Line by line, transcribe the records exactly.

## Raw data
+ + + +
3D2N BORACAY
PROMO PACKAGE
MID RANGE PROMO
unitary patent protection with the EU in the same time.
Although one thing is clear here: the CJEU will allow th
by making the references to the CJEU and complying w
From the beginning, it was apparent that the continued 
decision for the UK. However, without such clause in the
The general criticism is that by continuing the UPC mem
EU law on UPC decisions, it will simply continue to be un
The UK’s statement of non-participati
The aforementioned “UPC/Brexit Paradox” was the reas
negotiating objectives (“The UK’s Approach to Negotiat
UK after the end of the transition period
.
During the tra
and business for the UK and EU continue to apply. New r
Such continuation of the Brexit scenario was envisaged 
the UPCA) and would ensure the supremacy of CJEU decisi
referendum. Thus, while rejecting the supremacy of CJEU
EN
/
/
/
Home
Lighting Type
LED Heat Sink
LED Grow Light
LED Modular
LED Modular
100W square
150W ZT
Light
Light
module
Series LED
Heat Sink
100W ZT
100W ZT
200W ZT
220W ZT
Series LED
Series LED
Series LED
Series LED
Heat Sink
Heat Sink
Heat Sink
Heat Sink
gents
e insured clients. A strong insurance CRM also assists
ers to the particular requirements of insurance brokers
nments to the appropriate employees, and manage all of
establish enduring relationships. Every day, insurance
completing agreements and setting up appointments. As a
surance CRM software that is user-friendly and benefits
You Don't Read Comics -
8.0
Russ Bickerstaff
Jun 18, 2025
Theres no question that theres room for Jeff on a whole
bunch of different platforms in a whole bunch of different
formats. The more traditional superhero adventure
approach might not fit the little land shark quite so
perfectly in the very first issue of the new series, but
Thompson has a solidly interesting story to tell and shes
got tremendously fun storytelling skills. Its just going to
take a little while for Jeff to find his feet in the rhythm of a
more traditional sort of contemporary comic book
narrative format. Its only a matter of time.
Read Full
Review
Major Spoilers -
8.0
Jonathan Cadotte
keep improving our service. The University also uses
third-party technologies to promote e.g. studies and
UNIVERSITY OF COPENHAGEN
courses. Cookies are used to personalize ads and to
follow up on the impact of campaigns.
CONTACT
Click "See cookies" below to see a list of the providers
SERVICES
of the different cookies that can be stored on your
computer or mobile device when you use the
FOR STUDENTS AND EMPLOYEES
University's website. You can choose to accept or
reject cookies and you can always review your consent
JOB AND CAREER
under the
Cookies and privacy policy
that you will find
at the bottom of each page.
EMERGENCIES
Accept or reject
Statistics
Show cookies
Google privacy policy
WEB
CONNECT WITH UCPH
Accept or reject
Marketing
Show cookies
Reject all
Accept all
+ + + +
## Solution for this problem
3D2N BORACAY
PROMO PACKAGE
MID RANGE PROMO
unitary patent protection with the EU in the same time.
Although one thing is clear here: the CJEU will allow th
by making the references to the CJEU and complying w
From the beginning, it was apparent that the continued 
decision for the UK. However, without such clause in the
The general criticism is that by continuing the UPC mem
EU law on UPC decisions, it will simply continue to be un
The UK’s statement of non-participati
The aforementioned “UPC/Brexit Paradox” was the reas
negotiating objectives (“The UK’s Approach to Negotiat
UK after the end of the transition period
.
During the tra
and business for the UK and EU continue to apply. New r
Such continuation of the Brexit scenario was envisaged 
the UPCA) and would ensure the supremacy of CJEU decisi
referendum. Thus, while rejecting the supremacy of CJEU
EN
/
/
/
Home
Lighting Type
LED Heat Sink
LED Grow Light
LED Modular
LED Modular
100W square
150W ZT
Light
Light
module
Series LED
Heat Sink
100W ZT
100W ZT
200W ZT
220W ZT
Series LED
Series LED
Series LED
Series LED
Heat Sink
Heat Sink
Heat Sink
Heat Sink
gents
e insured clients. A strong insurance CRM also assists
ers to the particular requirements of insurance brokers
nments to the appropriate employees, and manage all of
establish enduring relationships. Every day, insurance
completing agreements and setting up appointments. As a
surance CRM software that is user-friendly and benefits
You Don't Read Comics -
8.0
Russ Bickerstaff
Jun 18, 2025
Theres no question that theres room for Jeff on a whole
bunch of different platforms in a whole bunch of different
formats. The more traditional superhero adventure
approach might not fit the little land shark quite so
perfectly in the very first issue of the new series, but
Thompson has a solidly interesting story to tell and shes
got tremendously fun storytelling skills. Its just going to
take a little while for Jeff to find his feet in the rhythm of a
more traditional sort of contemporary comic book
narrative format. Its only a matter of time.
Read Full
Review
Major Spoilers -
8.0
Jonathan Cadotte
keep improving our service. The University also uses
third-party technologies to promote e.g. studies and
UNIVERSITY OF COPENHAGEN
courses. Cookies are used to personalize ads and to
follow up on the impact of campaigns.
CONTACT
Click "See cookies" below to see a list of the providers
SERVICES
of the different cookies that can be stored on your
computer or mobile device when you use the
FOR STUDENTS AND EMPLOYEES
University's website. You can choose to accept or
reject cookies and you can always review your consent
JOB AND CAREER
under the
Cookies and privacy policy
that you will find
at the bottom of each page.
EMERGENCIES
Accept or reject
Statistics
Show cookies
Google privacy policy
WEB
CONNECT WITH UCPH
Accept or reject
Marketing
Show cookies
Reject all
Accept all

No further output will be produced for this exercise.